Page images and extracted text
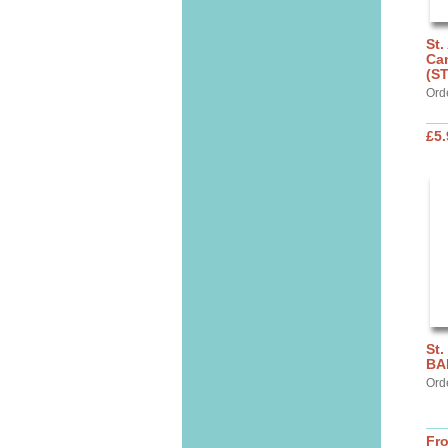
St.
Can
(S
Ord
£5.
St.
BA
Ord
Fr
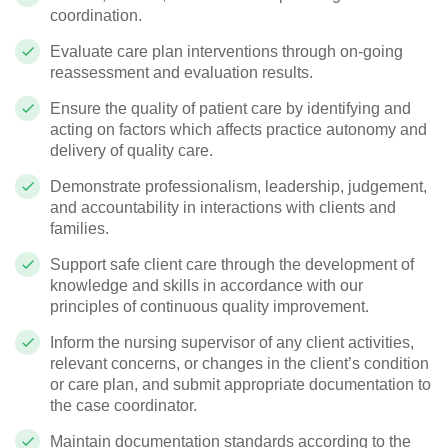
coordination.
Evaluate care plan interventions through on-going
reassessment and evaluation results.
Ensure the quality of patient care by identifying and
acting on factors which affects practice autonomy and
delivery of quality care.
Demonstrate professionalism, leadership, judgement,
and accountability in interactions with clients and
families.
Support safe client care through the development of
knowledge and skills in accordance with our
principles of continuous quality improvement.
Inform the nursing supervisor of any client activities,
relevant concerns, or changes in the client’s condition
or care plan, and submit appropriate documentation to
the case coordinator.
Maintain documentation standards according to the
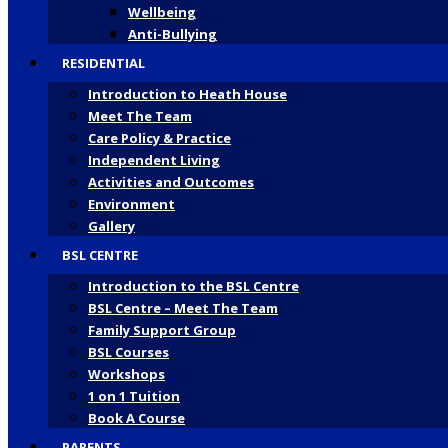
Wellbeing
Anti-Bullying
RESIDENTIAL
Introduction to Heath House
Meet The Team
Care Policy & Practice
Independent Living
Activities and Outcomes
Environment
Gallery
BSL CENTRE
Introduction to the BSL Centre
BSL Centre – Meet The Team
Family Support Group
BSL Courses
Workshops
1 on 1 Tuition
Book A Course
PARENTS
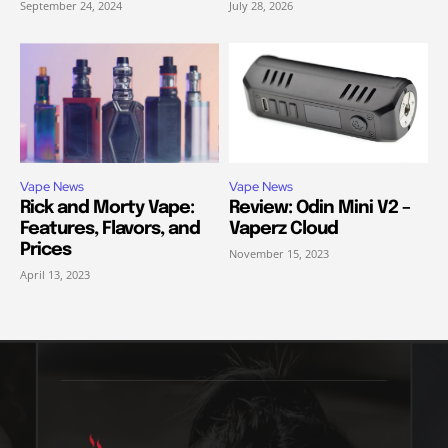
September 24, 2024
July 28, 2026
Vape News
Vape News
Rick and Morty Vape:
Review: Odin Mini V2 –
Features, Flavors, and
Vaperz Cloud
Prices
November 15, 2023
April 13, 2023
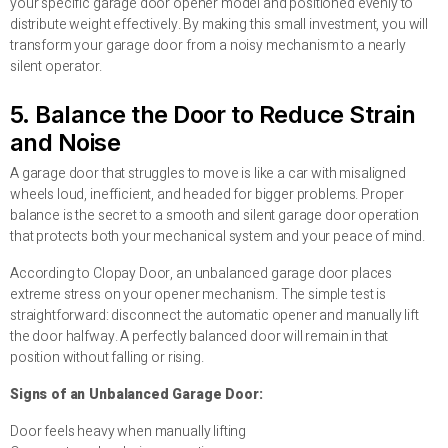
your specific garage door opener model and positioned evenly to
distribute weight effectively. By making this small investment, you will
transform your garage door from a noisy mechanism to a nearly
silent operator.
5. Balance the Door to Reduce Strain
and Noise
A garage door that struggles to move is like a car with misaligned
wheels loud, inefficient, and headed for bigger problems. Proper
balance is the secret to a smooth and silent garage door operation
that protects both your mechanical system and your peace of mind.
According to Clopay Door, an unbalanced garage door places
extreme stress on your opener mechanism. The simple test is
straightforward: disconnect the automatic opener and manually lift
the door halfway. A perfectly balanced door will remain in that
position without falling or rising.
Signs of an Unbalanced Garage Door:
Door feels heavy when manually lifting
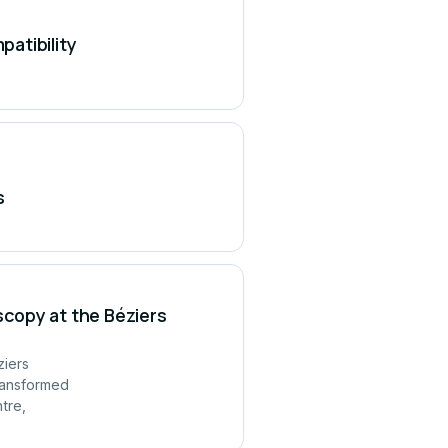
atibility
s
copy at the Béziers
ziers
ransformed
tre,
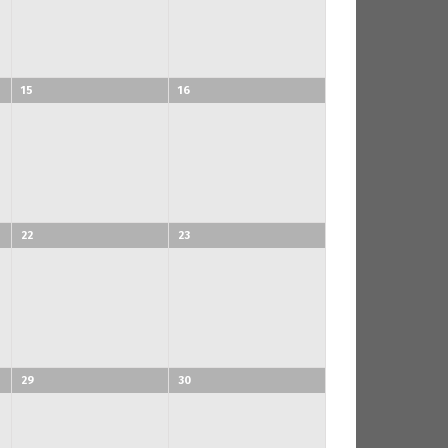
15
16
22
23
29
30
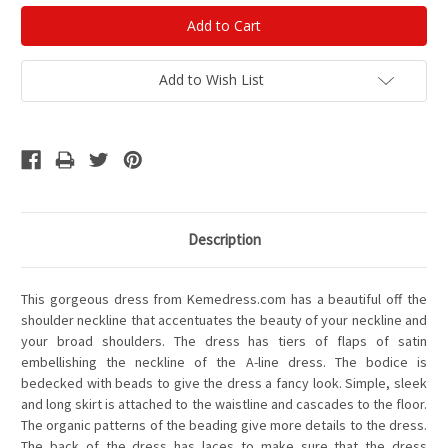
Add to Wish List
Description
This gorgeous dress from Kemedress.com has a beautiful off the
shoulder neckline that accentuates the beauty of your neckline and
your broad shoulders. The dress has tiers of flaps of satin
embellishing the neckline of the A-line dress. The bodice is
bedecked with beads to give the dress a fancy look. Simple, sleek
and long skirt is attached to the waistline and cascades to the floor.
The organic patterns of the beading give more details to the dress.
The back of the dress has laces to make sure that the dress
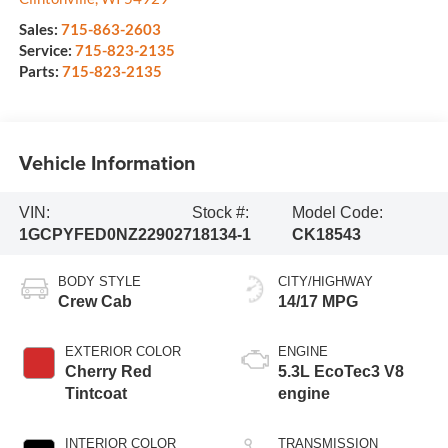
Sales:
715-863-2603
Service:
715-823-2135
Parts:
715-823-2135
Vehicle Information
VIN:
Stock #:
Model Code:
1GCPYFED0NZ229027
18134-1
CK18543
BODY STYLE
CITY/HIGHWAY
Crew Cab
14/17 MPG
EXTERIOR COLOR
ENGINE
Cherry Red
5.3L EcoTec3 V8
Tintcoat
engine
INTERIOR COLOR
TRANSMISSION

Task details:
Although the records contain pictures, the copy should consist of their text alone, reproduced exactly.

Response to this task:
St.
Can
(S
Ord
£5.
St.
BA
Ord
Fr
coordination.
Evaluate care plan interventions through on-going
reassessment and evaluation results.
Ensure the quality of patient care by identifying and
acting on factors which affects practice autonomy and
delivery of quality care.
Demonstrate professionalism, leadership, judgement,
and accountability in interactions with clients and
families.
Support safe client care through the development of
knowledge and skills in accordance with our
principles of continuous quality improvement.
Inform the nursing supervisor of any client activities,
relevant concerns, or changes in the client’s condition
or care plan, and submit appropriate documentation to
the case coordinator.
Maintain documentation standards according to the
Wellbeing
Anti-Bullying
RESIDENTIAL
Introduction to Heath House
Meet The Team
Care Policy & Practice
Independent Living
Activities and Outcomes
Environment
Gallery
BSL CENTRE
Introduction to the BSL Centre
BSL Centre – Meet The Team
Family Support Group
BSL Courses
Workshops
1 on 1 Tuition
Book A Course
PARENTS
September 24, 2024
July 28, 2026
Vape News
Vape News
Rick and Morty Vape:
Review: Odin Mini V2 –
Features, Flavors, and
Vaperz Cloud
Prices
November 15, 2023
April 13, 2023
your specific garage door opener model and positioned evenly to
distribute weight effectively. By making this small investment, you will
transform your garage door from a noisy mechanism to a nearly
silent operator.
5. Balance the Door to Reduce Strain
and Noise
A garage door that struggles to move is like a car with misaligned
wheels loud, inefficient, and headed for bigger problems. Proper
balance is the secret to a smooth and silent garage door operation
that protects both your mechanical system and your peace of mind.
According to Clopay Door, an unbalanced garage door places
extreme stress on your opener mechanism. The simple test is
straightforward: disconnect the automatic opener and manually lift
the door halfway. A perfectly balanced door will remain in that
position without falling or rising.
Signs of an Unbalanced Garage Door:
Door feels heavy when manually lifting
atibility
s
copy at the Béziers
ziers
ransformed
tre,
15
16
22
23
29
30
Add to Wish List
Description
This gorgeous dress from Kemedress.com has a beautiful off the
shoulder neckline that accentuates the beauty of your neckline and
your broad shoulders. The dress has tiers of flaps of satin
embellishing the neckline of the A-line dress. The bodice is
bedecked with beads to give the dress a fancy look. Simple, sleek
and long skirt is attached to the waistline and cascades to the floor.
The organic patterns of the beading give more details to the dress.
The back of the dress has laces to make sure that the dress
Sales:
715-863-2603
Service:
715-823-2135
Parts:
715-823-2135
Vehicle Information
VIN:
Stock #:
Model Code:
1GCPYFED0NZ229027
18134-1
CK18543
BODY STYLE
CITY/HIGHWAY
Crew Cab
14/17 MPG
EXTERIOR COLOR
ENGINE
Cherry Red
5.3L EcoTec3 V8
Tintcoat
engine
INTERIOR COLOR
TRANSMISSION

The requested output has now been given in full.